## TASK STATEMENT
Type out the listing below exactly. Pictures stay out of it.

· · · · · · ·

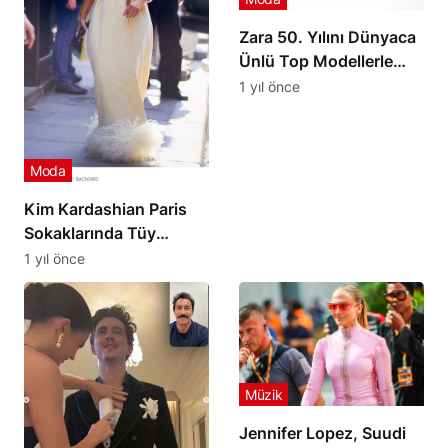
Zara 50. Yılını Dünyaca
Ünlü Top Modellerle
Kutluyor
1 yıl önce
Moda
Kim Kardashian Paris
Sokaklarında Tüy
Detaylı Beyaz
1 yıl önce
Elbisesiyle Göz
Kamaştırdı
Müzik
Jennifer Lopez, Suudi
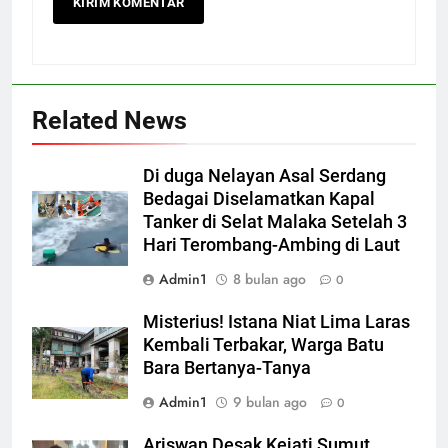
Related News
Di duga Nelayan Asal Serdang
Bedagai Diselamatkan Kapal
Tanker di Selat Malaka Setelah 3
Hari Terombang-Ambing di Laut
Admin1
8 bulan ago
0
Misterius! Istana Niat Lima Laras
Kembali Terbakar, Warga Batu
Bara Bertanya-Tanya
Admin1
9 bulan ago
0
Ariswan Desak Kejati Sumut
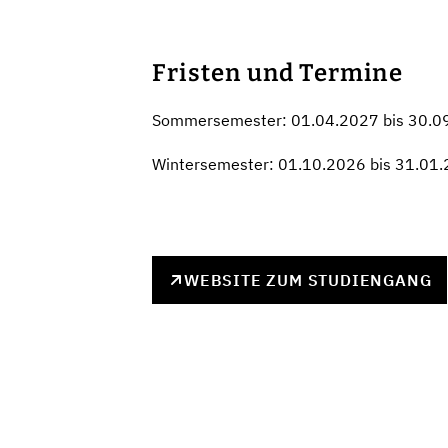
Fristen und Termine
Sommersemester: 01.04.2027 bis 30.0
Wintersemester: 01.10.2026 bis 31.01
WEBSITE ZUM STUDIENGANG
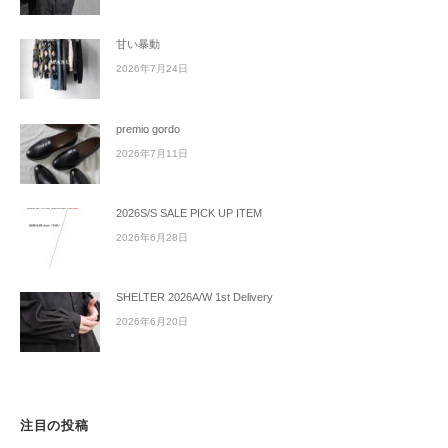
甘い暴動
2026年7月24日
premio gordo
2026年7月11日
2026S/S SALE PICK UP ITEM
2026年6月28日
SHELTER 2026A/W 1st Delivery
2026年6月20日
注目の投稿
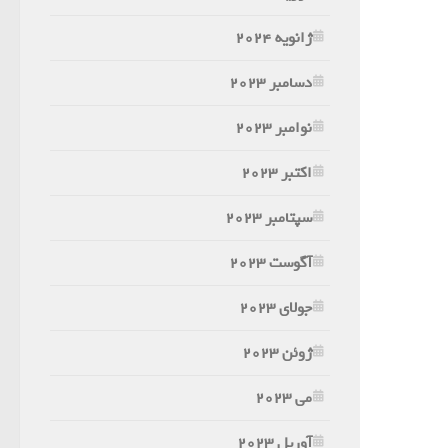
ژانویه 2024
دسامبر 2023
نوامبر 2023
اکتبر 2023
سپتامبر 2023
آگوست 2023
جولای 2023
ژوئن 2023
می 2023
آوریل 2023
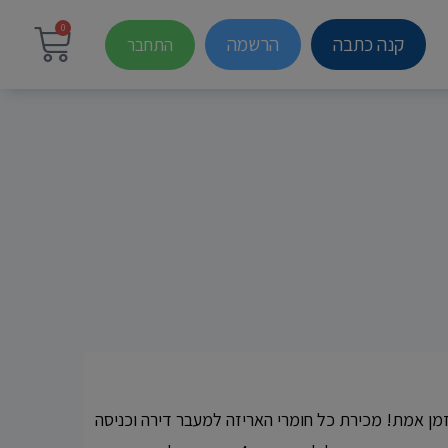
0
קנה כתבה
הרשמה
התחבר
זמן אמת! מכירת כל חומרי האריזה למעבר דירה וכניסה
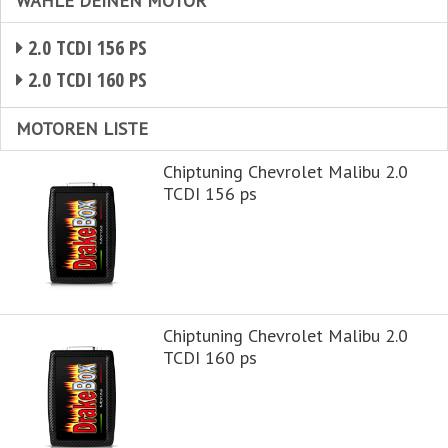
WÄHLE DEINEN MOTOR
2.0 TCDI 156 PS
2.0 TCDI 160 PS
MOTOREN LISTE
Chiptuning Chevrolet Malibu 2.0
TCDI 156 ps
Chiptuning Chevrolet Malibu 2.0
TCDI 160 ps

· · · · · · ·

## REPLY
Zara 50. Yılını Dünyaca
Ünlü Top Modellerle
Kutluyor
1 yıl önce
Moda
Kim Kardashian Paris
Sokaklarında Tüy
Detaylı Beyaz
1 yıl önce
Elbisesiyle Göz
Kamaştırdı
Müzik
Jennifer Lopez, Suudi
Related News
Di duga Nelayan Asal Serdang
Bedagai Diselamatkan Kapal
Tanker di Selat Malaka Setelah 3
Hari Terombang-Ambing di Laut
Admin1
8 bulan ago
0
Misterius! Istana Niat Lima Laras
Kembali Terbakar, Warga Batu
Bara Bertanya-Tanya
Admin1
9 bulan ago
0
Ariswan Desak Kejati Sumut
Fristen und Termine
Sommersemester: 01.04.2027 bis 30.0
Wintersemester: 01.10.2026 bis 31.01
WEBSITE ZUM STUDIENGANG
甘い暴動
2026年7月24日
premio gordo
2026年7月11日
2026S/S SALE PICK UP ITEM
2026年6月28日
SHELTER 2026A/W 1st Delivery
2026年6月20日
注目の投稿
ژانویه 2024
دسامبر 2023
نوامبر 2023
اکتبر 2023
سپتامبر 2023
آگوست 2023
جولای 2023
ژوئن 2023
می 2023
آوریل 2023
0
קנה כתבה
הרשמה
התחבר
זמן אמת! מכירת כל חומרי האריזה למעבר דירה וכניסה
WÄHLE DEINEN MOTOR
2.0 TCDI 156 PS
2.0 TCDI 160 PS
MOTOREN LISTE
Chiptuning Chevrolet Malibu 2.0
TCDI 156 ps
Chiptuning Chevrolet Malibu 2.0
TCDI 160 ps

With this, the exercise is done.